Evaluation Example: Beat Tracking#
import IPython.display as ipd
import matplotlib.pyplot as plt
import librosa.display
import mir_eval
import numpy
from mirdotcom import mirdotcom
mirdotcom.init()
Evaluation method: compute the error between the estimated beat times and some reference list of beat locations. Many metrics additionally compare the beat sequences at different metric levels in order to deal with the ambiguity of tempo.
Let’s evaluate a beat detector on the following audio:
filename = mirdotcom.get_audio("prelude_cmaj.wav")

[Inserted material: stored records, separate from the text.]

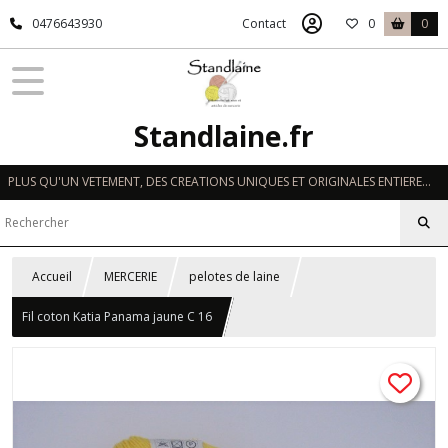
0476643930
Contact
0
0
Standlaine.fr
PLUS QU'UN VETEMENT, DES CREATIONS UNIQUES ET ORIGINALES ENTIEREMENT REALISEES A LA MAIN EN FRANCE
Accueil
MERCERIE
pelotes de laine
Fil coton Katia Panama jaune C 16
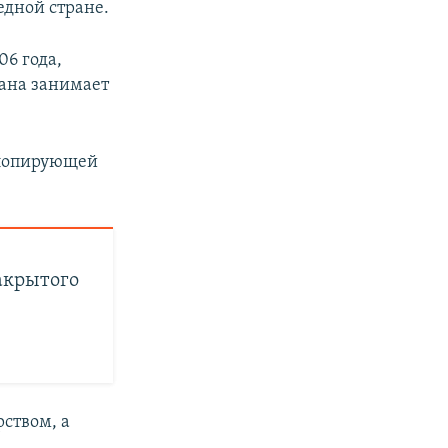
едной стране.
6 года,
рана занимает
алопирующей
акрытого
ством, а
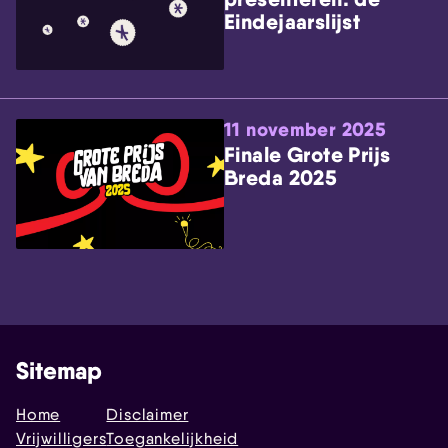
Eindejaarslijst
11 november 2025
Finale Grote Prijs
Breda 2025
Sitemap
Home
Disclaimer
Vrijwilligers
Toegankelijkheid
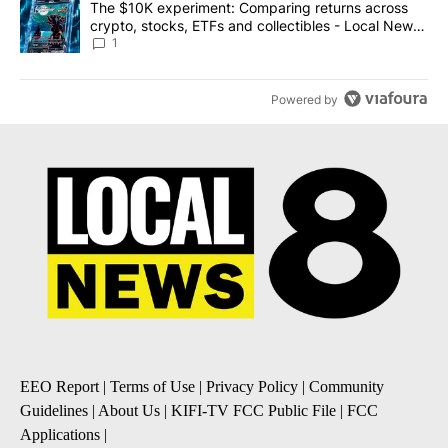
A trending article titled "The $10K experiment: Comparing return
The $10K experiment: Comparing returns across
crypto, stocks, ETFs and collectibles - Local News
8
1
Powered by
EEO Report
|
Terms of Use
|
Privacy Policy
|
Community
Guidelines
|
About Us
|
KIFI-TV FCC Public File
|
FCC
Applications
|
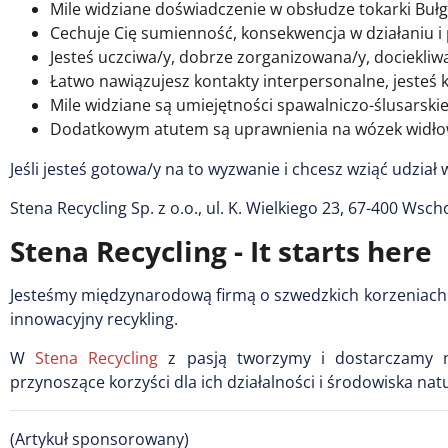
Mile widziane doświadczenie w obsłudze tokarki Buł
Cechuje Cię sumienność, konsekwencja w działaniu i
Jesteś uczciwa/y, dobrze zorganizowana/y, dociekliw
Łatwo nawiązujesz kontakty interpersonalne, jesteś
Mile widziane są umiejętności spawalniczo-ślusarski
Dodatkowym atutem są uprawnienia na wózek widł
Jeśli jesteś gotowa/y na to wyzwanie i chcesz wziąć udział 
Stena Recycling Sp. z o.o., ul. K. Wielkiego 23, 67-400 Wsc
Stena Recycling - It starts here
Jesteśmy międzynarodową firmą o szwedzkich korzeniach. D
innowacyjny recykling.
W
Stena Recycling
z pasją tworzymy i dostarczamy n
przynoszące korzyści dla ich działalności i środowiska nat
(Artykuł sponsorowany)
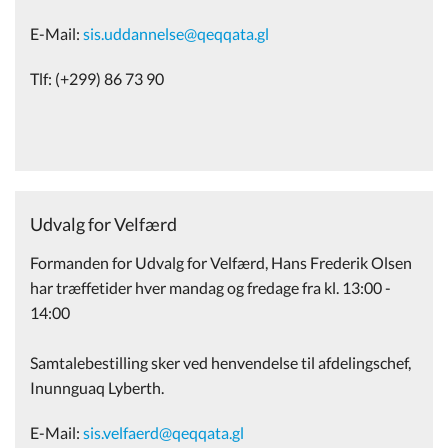
E-Mail:
sis.uddannelse@qeqqata.gl
Tlf: (+299) 86 73 90
Udvalg for Velfærd
Formanden for Udvalg for Velfærd, Hans Frederik Olsen
har træffetider hver mandag og fredage fra kl. 13:00 -
14:00
Samtalebestilling sker ved henvendelse til afdelingschef,
Inunnguaq Lyberth.
E-Mail:
sis.velfaerd@qeqqata.gl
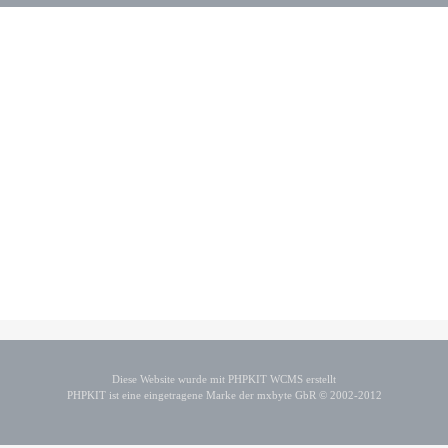
Diese Website wurde mit PHPKIT WCMS erstellt
PHPKIT ist eine eingetragene Marke der mxbyte GbR © 2002-2012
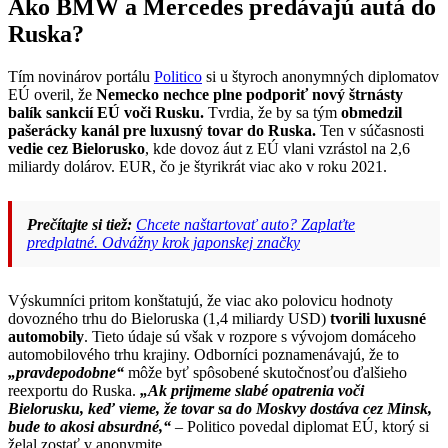
Ako BMW a Mercedes predávajú autá do
Ruska?
Tím novinárov portálu
Politico
si u štyroch anonymných diplomatov
EÚ overil, že
Nemecko nechce plne podporiť nový štrnásty
balík sankcií EÚ voči Rusku.
Tvrdia, že by sa tým
obmedzil
pašerácky kanál pre luxusný tovar do Ruska.
Ten v súčasnosti
vedie cez Bielorusko
, kde dovoz áut z EÚ vlani vzrástol na 2,6
miliardy dolárov. EUR, čo je štyrikrát viac ako v roku 2021.
Prečítajte si tiež:
Chcete naštartovať auto? Zaplaťte
predplatné. Odvážny krok japonskej značky
Výskumníci pritom konštatujú, že viac ako polovicu hodnoty
dovozného trhu do Bieloruska (1,4 miliardy USD)
tvorili luxusné
automobily
. Tieto údaje sú však v rozpore s vývojom domáceho
automobilového trhu krajiny. Odborníci poznamenávajú, že to
„pravdepodobne“
môže byť spôsobené skutočnosťou ďalšieho
reexportu do Ruska.
„Ak prijmeme slabé opatrenia voči
Bielorusku, keď vieme, že tovar sa do Moskvy dostáva cez Minsk,
bude to akosi absurdné,“
– Politico povedal diplomat EÚ, ktorý si
želal zostať v anonymite.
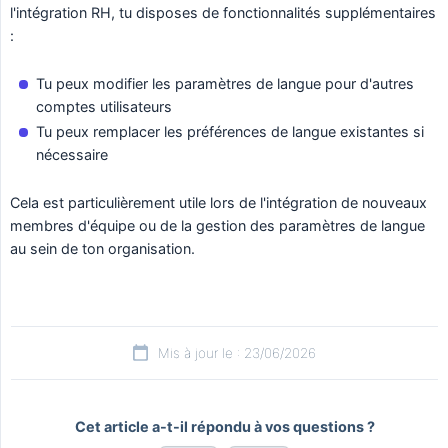
l'intégration RH, tu disposes de fonctionnalités supplémentaires
:
Tu peux modifier les paramètres de langue pour d'autres
comptes utilisateurs
Tu peux remplacer les préférences de langue existantes si
nécessaire
Cela est particulièrement utile lors de l'intégration de nouveaux
membres d'équipe ou de la gestion des paramètres de langue
au sein de ton organisation.
Mis à jour le : 23/06/2026
Cet article a-t-il répondu à vos questions ?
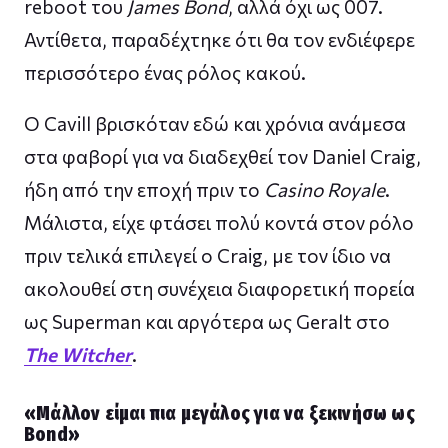
reboot του
James Bond
, αλλά όχι ως 007.
Αντίθετα, παραδέχτηκε ότι θα τον ενδιέφερε
περισσότερο ένας ρόλος κακού.
Ο Cavill βρισκόταν εδώ και χρόνια ανάμεσα
στα φαβορί για να διαδεχθεί τον Daniel Craig,
ήδη από την εποχή πριν το
Casino Royale
.
Μάλιστα, είχε φτάσει πολύ κοντά στον ρόλο
πριν τελικά επιλεγεί ο Craig, με τον ίδιο να
ακολουθεί στη συνέχεια διαφορετική πορεία
ως Superman και αργότερα ως Geralt στο
The Witcher
.
«Μάλλον είμαι πια μεγάλος για να ξεκινήσω ως
Bond»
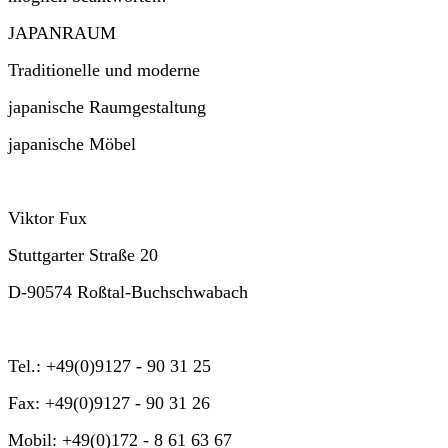
JAPANRAUM
Traditionelle und moderne
japanische Raumgestaltung
japanische Möbel
Viktor Fux
Stuttgarter Straße 20
D-90574 Roßtal-Buchschwabach
Tel.: +49(0)9127 - 90 31 25
Fax: +49(0)9127 - 90 31 26
Mobil: +49(0)172 - 8 61 63 67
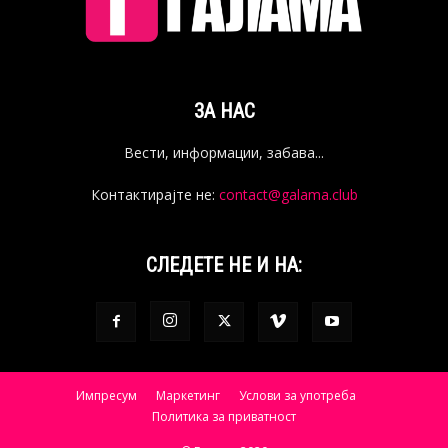
ЗА НАС
Вести, информации, забава...
Контактирајте не:
contact@galama.club
СЛЕДЕТЕ НЕ И НА:
Импресум
Маркетинг
Услови за употреба
Политика за приватност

y, sr = librosa.load(filename)
ipd.Audio(y, rate=sr)
Detect Beats#
Estimate the beats using beat_track:
est_tempo, est_beats = librosa.beat.beat_track(y=y, sr=sr, bpm=120)
est_beats = librosa.frames_to_time(est_beats, sr=sr)
est_beats
array([1.021678 , 1.53251701, 1.9969161 , 2.48453515, 2.9721542 ,
3.43655329, 3.90095238, 4.41179138, 4.89941043, 5.38702948,
5.85142857, 6.33904762, 6.82666667, 7.29106576])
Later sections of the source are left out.